1. Va premesso che l’incompletezza della copia del ricorso per cassazione che è stata sottoposta al relatore per la formulazione della proposta (a causa della mancanza di alcune pagine rispetto all’originale) non conteneva, all’apparenza, la specifica indicazione di alcun motivo ai sensi dell’art. 360 c.p.c., comma 1. Pertanto, la proposta del relatore ha erroneamente ritenuto che il ricorso fosse assolutamente carente di specificità in relazione alla prospettazione delle doglianze sulla sentenza impugnata. Viceversa, valutando il testo completo dell’atto introduttivo (con l’espressa rubricazione dell’unica censura) in sede di adunanza camerale, il motivo è fondato.
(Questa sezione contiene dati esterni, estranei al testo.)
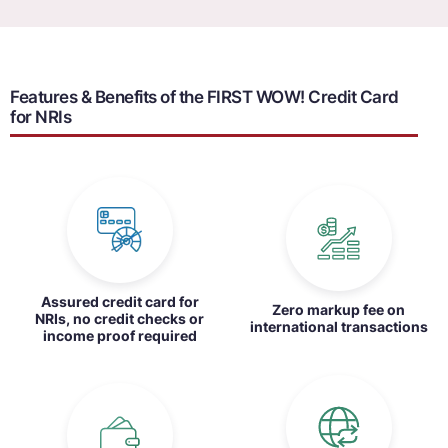
Features & Benefits of the FIRST WOW! Credit Card
for NRIs
Assured credit card for
Zero markup fee on
NRIs, no credit checks or
international transactions
income proof required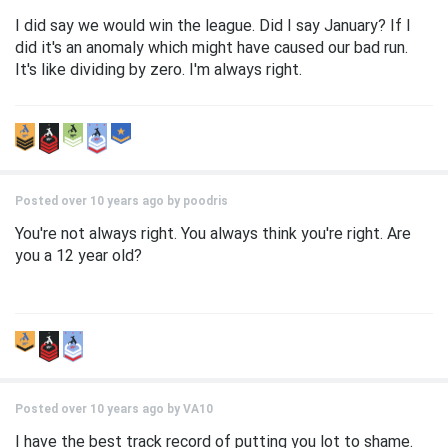
I did say we would win the league. Did I say January? If I
did it's an anomaly which might have caused our bad run.
It's like dividing by zero. I'm always right.
Posted over 10 years ago by
poodris
You're not always right. You always think you're right. Are
you a 12 year old?
Posted over 10 years ago by
VA10
I have the best track record of putting you lot to shame.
1.1 Invero, si è in presenza di una tipica fattispecie di “motivazione apparente”, allorquando la motivazione della sentenza impugnata, pur essendo graficamente (e, quindi, materialmente) esistente e, talora, anche contenutisticamente sovrabbondante, risulta, tuttavia, essere stata costruita in modo tale da rendere impossibile ogni controllo sull’esattezza e sulla logicità del ragionamento decisorio, e quindi tale da non attingere la soglia del “minimo costituzionale” richiesto dall’art. 111 Cost., comma, (tra le tante: Cass., Sez. 1, 30 giugno 2020, n. 13248; Cass., Sez. 6-5, 25 marzo 2021, n. 8400; Cass., Sez. 6-5, 7 aprile 2021, n. 9288; Cass., Sez. 5, 13 aprile 2021, n. 9627).
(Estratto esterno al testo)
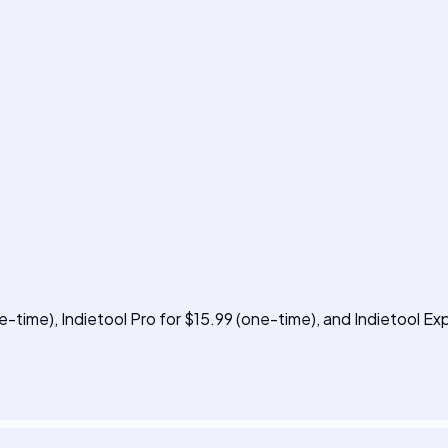
ne-time), Indietool Pro for $15.99 (one-time), and Indietool Ex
1.2 Nella specie, non si può ritenere che la sentenza impugnata sia sufficiente e coerente sul piano della logica giuridica, contenendo un’inadeguata esposizione delle ragioni sottese all’accoglimento dell’appello (al di là di ogni considerazione sul piano della loro fondatezza in diritto).
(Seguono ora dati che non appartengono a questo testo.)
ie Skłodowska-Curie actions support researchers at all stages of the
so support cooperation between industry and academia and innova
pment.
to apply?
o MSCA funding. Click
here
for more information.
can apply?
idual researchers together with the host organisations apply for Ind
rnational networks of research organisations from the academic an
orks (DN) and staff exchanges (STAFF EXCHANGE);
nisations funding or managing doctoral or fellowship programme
Invero, il giudice del gravame si è limitato ad un laconico richiamo alla sentenza depositata dalla Corte Costituzionale il 7 luglio 1986 n. 178 (la quale ha dichiarato l’illegittimità costituzionale della L. 26 settembre 1985, n. 482, art. 2 e art. 4, commi 1 e 4, nella parte in cui non prevedono che dall’imponibile da assoggettare ad imposta vada detratta anche una somma pari alla percentuale dell’indennità di buonuscita (di cui al D.P.R. 29 settembre 1973, n. 1032, art. 3), corrispondente al rapporto esistente alla data del collocamento a riposo tra il contributo del 2,50% posto a carico del pubblico dipendente e l’aliquota complessiva del contributo previdenziale obbligatorio versato al fondo di previdenza dell'*****), senza dar minimamente conto della complessa evoluzione – anche sul piano intertemporale, in relazione alla maturazione dell’anzianità di servizio ovvero alla cessazione del rapporto di pubblico impiego – del quadro normativo con la sovrapposizione di diversi interventi della legislazione regionale in materia (in particolare: L.R. Sicilia 23 febbraio 1962, n. 2, artt. 7 e 30, L.R. Sicilia 10 febbraio 1963, n. 11, art. 11, L.R. Sicilia 9 maggio 1986, n. 21, art. 10, L.R. Sicilia 15 giugno 1988, n. 11, art. 17, L.R. Sicilia 26 marzo 2002, n. 2, art. 5, L.R. Sicilia 29 dicembre 2003 n. 21, art. 20), dei quali si imponeva un opportuno coordinamento sistematico ai fini della corretta individuazione della disciplina applicabile al trattamento fiscale dell’indennità di buonuscita liquidata dalla Regione Sicilia al contribuente dopo il collocamento a riposo. Per cui, stante anche l’omessa indicazione della norma fondante la pretesa del contribuente ad una diversa determinazione dell’abbattimento ai fini dell’IRPEF, si può concludere che la motivazione del decisum non raggiunge la soglia del minimo costituzionale.

2. Valutandosi la fondatezza del motivo dedotto, dunque, il ricorso può essere accolto e la sentenza impugnata deve essere cassata con rinvio alla Commissione Tributaria Regionale della Sicilia, in diversa composizione, anche per le spese del giudizio di legittimità.

PQM

La Corte accoglie il ricorso, cassa la sentenza impugnata e rinvia alla Commissione Tributaria Regionale della Sicilia, in diversa composizione, anche per le spese del giudizio di legittimità.

Così deciso in Roma, nell’adunanza camerale effettuata da remoto, il 14 luglio 2021.